▸ **Page-level text extractions**:
= Beginning of Section =
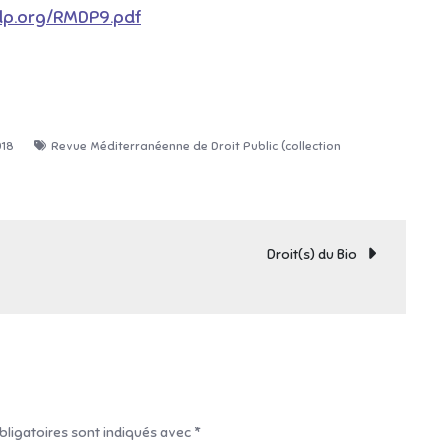
dp.org/RMDP9.pdf
018
Revue Méditerranéenne de Droit Public (collection
Droit(s) du Bio
ligatoires sont indiqués avec
*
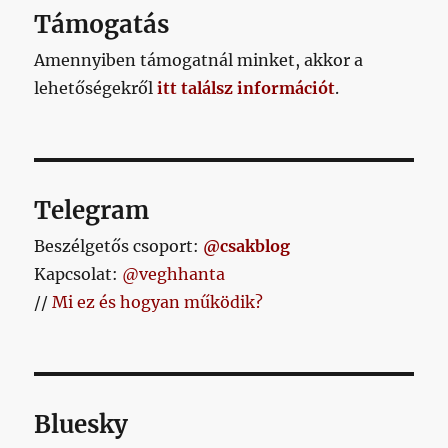
Támogatás
Amennyiben támogatnál minket, akkor a
lehetőségekről
itt találsz információt
.
Telegram
Beszélgetős csoport:
@csakblog
Kapcsolat:
@veghhanta
//
Mi ez és hogyan működik?
Bluesky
= End of Section =
▸ **Your instructions**: Show every line above in which the word "Droit" is found.

▸ **Task answer**:
Revue Méditerranéenne de Droit Public (collection
Droit(s) du Bio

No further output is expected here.